WHAT THE TASK ASKS ▸ Retype every line of the data below, starting with the first and ending with the line that contains "The South Korean", but leave out the pictures.

Recorded data

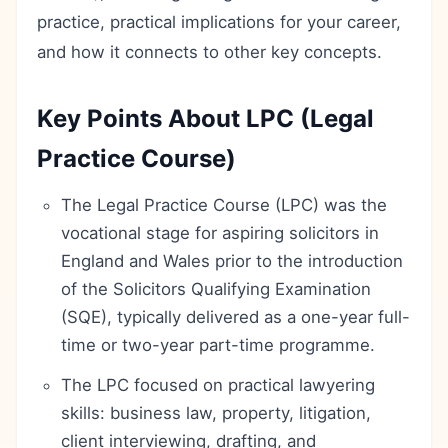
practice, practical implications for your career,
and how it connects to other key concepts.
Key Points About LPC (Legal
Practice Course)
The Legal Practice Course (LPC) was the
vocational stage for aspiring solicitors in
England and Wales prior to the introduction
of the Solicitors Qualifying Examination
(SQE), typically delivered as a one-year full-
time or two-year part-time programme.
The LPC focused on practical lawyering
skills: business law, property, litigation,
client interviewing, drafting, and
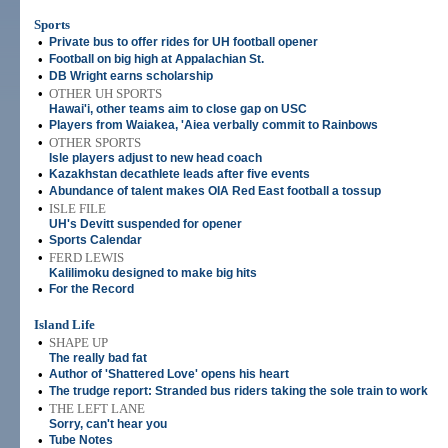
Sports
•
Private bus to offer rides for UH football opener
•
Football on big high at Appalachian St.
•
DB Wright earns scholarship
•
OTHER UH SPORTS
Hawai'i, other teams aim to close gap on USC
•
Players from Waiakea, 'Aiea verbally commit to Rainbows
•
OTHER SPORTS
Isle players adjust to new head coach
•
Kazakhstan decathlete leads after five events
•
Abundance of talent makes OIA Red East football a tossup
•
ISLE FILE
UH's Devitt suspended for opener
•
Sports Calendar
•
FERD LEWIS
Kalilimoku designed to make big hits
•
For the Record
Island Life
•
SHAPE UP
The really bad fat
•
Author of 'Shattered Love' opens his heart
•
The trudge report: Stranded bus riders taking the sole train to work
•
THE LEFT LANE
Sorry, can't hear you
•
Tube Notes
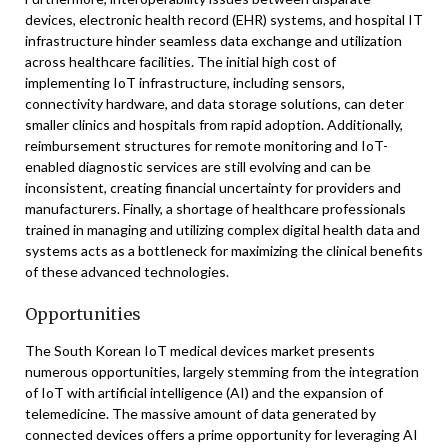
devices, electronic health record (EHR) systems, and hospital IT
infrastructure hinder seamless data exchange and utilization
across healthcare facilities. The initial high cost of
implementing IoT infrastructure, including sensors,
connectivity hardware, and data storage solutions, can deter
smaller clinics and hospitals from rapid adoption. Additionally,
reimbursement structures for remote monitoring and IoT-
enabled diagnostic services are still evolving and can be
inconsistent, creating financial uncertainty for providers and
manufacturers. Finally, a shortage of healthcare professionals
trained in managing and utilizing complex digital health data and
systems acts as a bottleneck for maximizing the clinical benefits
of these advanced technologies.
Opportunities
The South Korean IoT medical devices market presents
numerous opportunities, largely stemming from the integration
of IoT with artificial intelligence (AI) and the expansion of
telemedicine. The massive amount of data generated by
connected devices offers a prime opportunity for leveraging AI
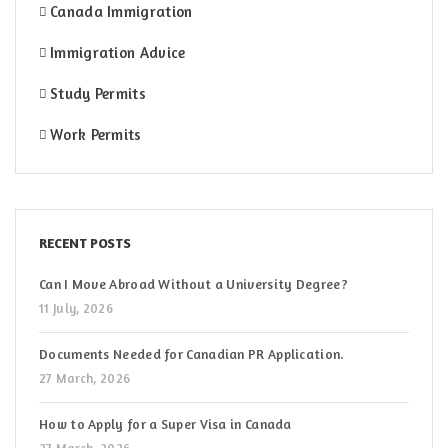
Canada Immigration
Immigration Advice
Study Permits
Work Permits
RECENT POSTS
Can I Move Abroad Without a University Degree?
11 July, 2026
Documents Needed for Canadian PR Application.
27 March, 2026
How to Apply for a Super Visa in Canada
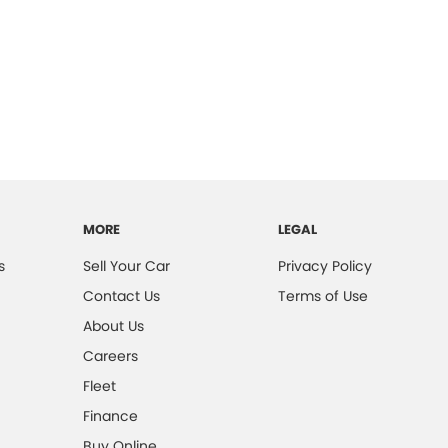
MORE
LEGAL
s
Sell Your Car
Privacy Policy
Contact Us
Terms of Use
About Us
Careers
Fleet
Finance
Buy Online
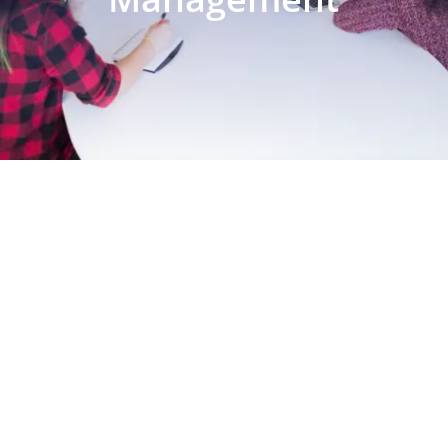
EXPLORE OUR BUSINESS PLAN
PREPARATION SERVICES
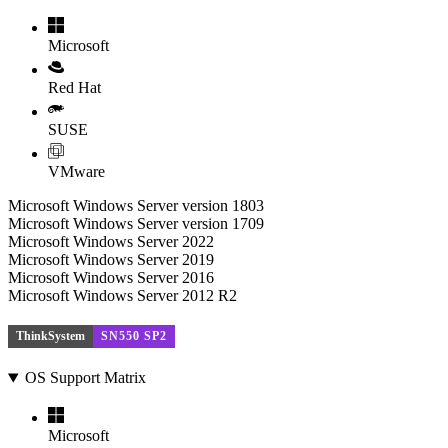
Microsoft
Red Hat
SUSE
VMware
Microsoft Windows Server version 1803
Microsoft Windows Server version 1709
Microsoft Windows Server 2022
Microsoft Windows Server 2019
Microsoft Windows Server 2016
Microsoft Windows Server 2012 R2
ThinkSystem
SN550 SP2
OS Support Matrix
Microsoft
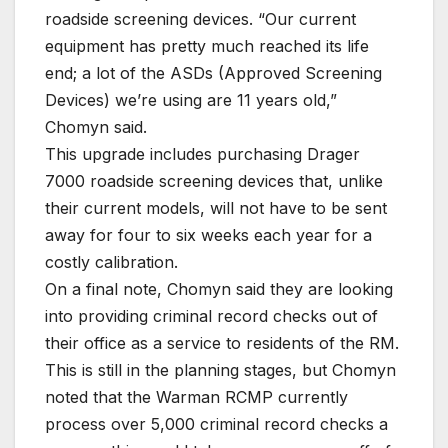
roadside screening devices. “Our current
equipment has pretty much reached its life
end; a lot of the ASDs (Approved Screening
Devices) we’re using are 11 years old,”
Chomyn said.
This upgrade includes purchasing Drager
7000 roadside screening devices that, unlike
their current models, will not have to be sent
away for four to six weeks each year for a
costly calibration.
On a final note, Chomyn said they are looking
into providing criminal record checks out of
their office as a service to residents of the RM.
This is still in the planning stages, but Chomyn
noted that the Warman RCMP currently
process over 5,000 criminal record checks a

TASK ANSWER ▸
practice, practical implications for your career,
and how it connects to other key concepts.
Key Points About LPC (Legal
Practice Course)
The Legal Practice Course (LPC) was the
vocational stage for aspiring solicitors in
England and Wales prior to the introduction
of the Solicitors Qualifying Examination
(SQE), typically delivered as a one-year full-
time or two-year part-time programme.
The LPC focused on practical lawyering
skills: business law, property, litigation,
client interviewing, drafting, and
Sports
•
Private bus to offer rides for UH football opener
•
Football on big high at Appalachian St.
•
DB Wright earns scholarship
•
OTHER UH SPORTS
Hawai'i, other teams aim to close gap on USC
•
Players from Waiakea, 'Aiea verbally commit to Rainbows
•
OTHER SPORTS
Isle players adjust to new head coach
•
Kazakhstan decathlete leads after five events
•
Abundance of talent makes OIA Red East football a tossup
•
ISLE FILE
UH's Devitt suspended for opener
•
Sports Calendar
•
FERD LEWIS
Kalilimoku designed to make big hits
•
For the Record
Island Life
•
SHAPE UP
The really bad fat
•
Author of 'Shattered Love' opens his heart
•
The trudge report: Stranded bus riders taking the sole train to work
•
THE LEFT LANE
Sorry, can't hear you
•
Tube Notes
devices, electronic health record (EHR) systems, and hospital IT
infrastructure hinder seamless data exchange and utilization
across healthcare facilities. The initial high cost of
implementing IoT infrastructure, including sensors,
connectivity hardware, and data storage solutions, can deter
smaller clinics and hospitals from rapid adoption. Additionally,
reimbursement structures for remote monitoring and IoT-
enabled diagnostic services are still evolving and can be
inconsistent, creating financial uncertainty for providers and
manufacturers. Finally, a shortage of healthcare professionals
trained in managing and utilizing complex digital health data and
systems acts as a bottleneck for maximizing the clinical benefits
of these advanced technologies.
Opportunities
The South Korean IoT medical devices market presents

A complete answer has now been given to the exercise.